Our first customer was Citizens Advice Newcastle (CAN). Adviser Gayle Purvis and her client Tony completed the first ever SIGNAL Life Map in the UK in 2018. This week I met with Gayle again as CAN prepares to use SIGNAL in a new project to engage with families in a programme to reduce child poverty in the west end of Newcastle. Given Gayle’s significance in SIGNAL’s history it put me in a reflective mood about the impact SIGNAL has had on me and my personal circumstances.
I haven’t told this story before because it is not unique and there are hundreds of thousand of people in exactly the same position as me but after reminiscing with Gayle about how inspired she was to see how SIGNAL helped Tony ‘put the fight back in him’, I thought it worthwhile to explain why I was so invested in the methodology from the moment I saw it and why I was driven to make it available to as many people as possible in the UK.

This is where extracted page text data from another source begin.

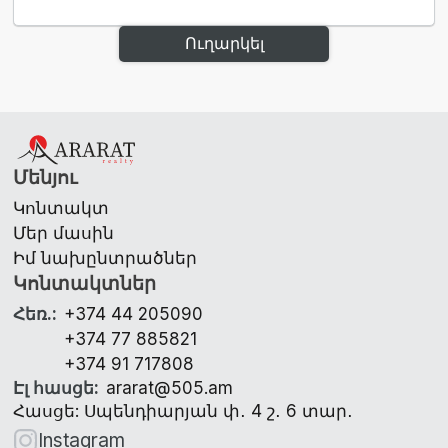
Ուղարկել
Մենյու
Կոնտակտ
Մեր մասին
Իմ նախընտրածներ
Կոնտակտներ
Հեռ.
:
+374 44 205090
+374 77 885821
+374 91 717808
Էլ հասցե
:
ararat@505.am
Հասցե: Սպենդիարյան փ․ 4 շ․ 6 տար․
Instagram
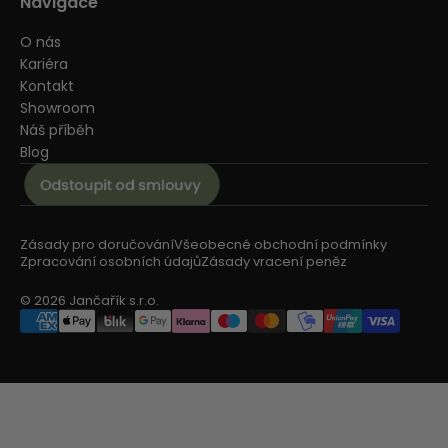
Navigace
O nás
Kariéra
Kontakt
Showroom
Náš příběh
Blog
Zásady pro doručování
Všeobecné obchodní podmínky
Zpracování osobních údajů
Zásady vracení peněz
© 2026 Jančařík s.r.o.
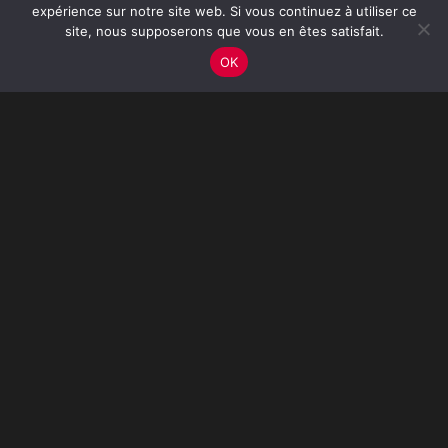
expérience sur notre site web. Si vous continuez à utiliser ce
site, nous supposerons que vous en êtes satisfait.
OK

I am an ‘unpaid carer’. I love this role. However, sometimes all my responsibilities together leave me feeling overwhelmed because I have no time to take a breath; and so problems accumulate, stress builds and I reach a crisis point. It is an exhausting pattern that repeats itself.
When I completed my first SIGNAL Life Map I was under a lot of stress connected to what I had considered to be a difficult financial situation which was affecting many aspects of my life. Seeing the Life Map with all the indicators in a neat orderly pattern was incredibly calming. It was a relief: it helped me face things that I’d thought were insurmountable. The first thing my Life Map showed me was that the financial difficulties I was experiencing were connected to my housing situation. It was not where I had expected to start and it was a difficult thing to confront but the more I thought about the ‘causes’ the more I started to focus on the impact that making a fundamental change could have on other parts of my life. So, what started as an insurmountable problem about money ended up with my wife and I moving house. It was by far the best thing we have done. For me, the turning point was clicking on the indicator on my Life Map that I had chosen as my priority and opening the dialogue box which asks ‘why don’t you have it?’. It's a simple question that forced me to dig down to properly understand the reason why the indicator was red. Everything flowed from that.
I suppose this is the equivalent of a Friends and Family Test. To paraphrase the NHS: “based on my experience of using SIGNAL I would be ‘extremely likely’ to recommend it to friends and family if they needed similar help” and, of course, to everyone else too.